*DATA*.

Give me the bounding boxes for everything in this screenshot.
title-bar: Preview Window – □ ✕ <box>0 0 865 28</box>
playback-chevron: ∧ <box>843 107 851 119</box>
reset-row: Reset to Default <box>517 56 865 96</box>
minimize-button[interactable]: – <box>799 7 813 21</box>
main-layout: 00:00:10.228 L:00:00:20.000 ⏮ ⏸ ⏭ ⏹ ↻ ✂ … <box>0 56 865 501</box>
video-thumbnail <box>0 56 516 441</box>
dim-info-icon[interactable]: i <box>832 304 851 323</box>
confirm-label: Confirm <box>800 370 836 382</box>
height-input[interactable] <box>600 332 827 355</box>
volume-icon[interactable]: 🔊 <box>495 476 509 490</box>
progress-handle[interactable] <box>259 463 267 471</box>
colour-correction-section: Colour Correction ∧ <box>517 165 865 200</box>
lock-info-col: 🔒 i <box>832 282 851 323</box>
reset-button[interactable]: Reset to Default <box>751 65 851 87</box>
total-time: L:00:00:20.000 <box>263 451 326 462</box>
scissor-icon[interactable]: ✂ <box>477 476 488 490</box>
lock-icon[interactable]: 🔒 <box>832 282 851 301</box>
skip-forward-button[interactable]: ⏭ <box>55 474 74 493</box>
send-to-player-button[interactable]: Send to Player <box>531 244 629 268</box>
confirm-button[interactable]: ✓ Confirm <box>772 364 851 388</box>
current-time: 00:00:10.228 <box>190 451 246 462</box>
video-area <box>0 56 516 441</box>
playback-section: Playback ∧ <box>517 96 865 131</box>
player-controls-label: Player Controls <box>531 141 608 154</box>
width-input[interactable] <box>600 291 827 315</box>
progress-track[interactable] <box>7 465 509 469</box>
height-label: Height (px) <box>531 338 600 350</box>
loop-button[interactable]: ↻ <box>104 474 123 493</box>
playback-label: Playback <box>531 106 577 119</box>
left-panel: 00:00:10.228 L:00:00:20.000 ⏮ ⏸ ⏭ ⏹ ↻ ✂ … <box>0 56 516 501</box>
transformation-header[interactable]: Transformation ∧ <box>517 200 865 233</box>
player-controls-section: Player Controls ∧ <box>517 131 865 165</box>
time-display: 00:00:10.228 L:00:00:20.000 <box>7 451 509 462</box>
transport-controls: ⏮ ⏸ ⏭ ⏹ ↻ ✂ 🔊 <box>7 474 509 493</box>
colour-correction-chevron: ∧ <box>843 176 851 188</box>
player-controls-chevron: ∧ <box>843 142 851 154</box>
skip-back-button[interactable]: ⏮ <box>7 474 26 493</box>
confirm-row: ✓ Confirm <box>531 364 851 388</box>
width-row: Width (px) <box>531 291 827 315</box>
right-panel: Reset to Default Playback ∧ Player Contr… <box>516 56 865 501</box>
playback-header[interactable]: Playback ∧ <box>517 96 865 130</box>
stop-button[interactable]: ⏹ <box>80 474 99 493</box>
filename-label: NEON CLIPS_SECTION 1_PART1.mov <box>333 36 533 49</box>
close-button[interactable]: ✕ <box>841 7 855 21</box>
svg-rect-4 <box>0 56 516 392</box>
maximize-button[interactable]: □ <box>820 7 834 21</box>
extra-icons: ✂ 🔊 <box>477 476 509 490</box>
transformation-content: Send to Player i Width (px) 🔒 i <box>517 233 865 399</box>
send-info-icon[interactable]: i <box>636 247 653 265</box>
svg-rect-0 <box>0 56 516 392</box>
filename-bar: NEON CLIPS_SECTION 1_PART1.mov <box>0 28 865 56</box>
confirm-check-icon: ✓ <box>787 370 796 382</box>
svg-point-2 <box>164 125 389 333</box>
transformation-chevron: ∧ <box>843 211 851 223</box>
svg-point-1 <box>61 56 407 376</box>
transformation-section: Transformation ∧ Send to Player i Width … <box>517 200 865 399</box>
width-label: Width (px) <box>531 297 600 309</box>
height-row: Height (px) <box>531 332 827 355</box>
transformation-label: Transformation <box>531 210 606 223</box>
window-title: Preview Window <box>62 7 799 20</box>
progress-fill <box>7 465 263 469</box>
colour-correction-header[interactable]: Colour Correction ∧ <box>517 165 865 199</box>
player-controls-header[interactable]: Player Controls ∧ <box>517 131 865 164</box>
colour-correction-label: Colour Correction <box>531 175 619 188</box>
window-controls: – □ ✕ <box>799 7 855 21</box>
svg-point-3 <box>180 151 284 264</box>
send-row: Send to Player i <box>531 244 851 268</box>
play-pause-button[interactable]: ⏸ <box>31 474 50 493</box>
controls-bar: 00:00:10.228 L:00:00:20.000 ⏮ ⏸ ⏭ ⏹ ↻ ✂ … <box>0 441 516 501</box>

*PROBLEM TO SOLVE*. Whenever a line of the data includes "filename", copy that line.

*ANSWER TO THE PROBLEM*.
filename-label: NEON CLIPS_SECTION 1_PART1.mov <box>333 36 533 49</box>
filename-bar: NEON CLIPS_SECTION 1_PART1.mov <box>0 28 865 56</box>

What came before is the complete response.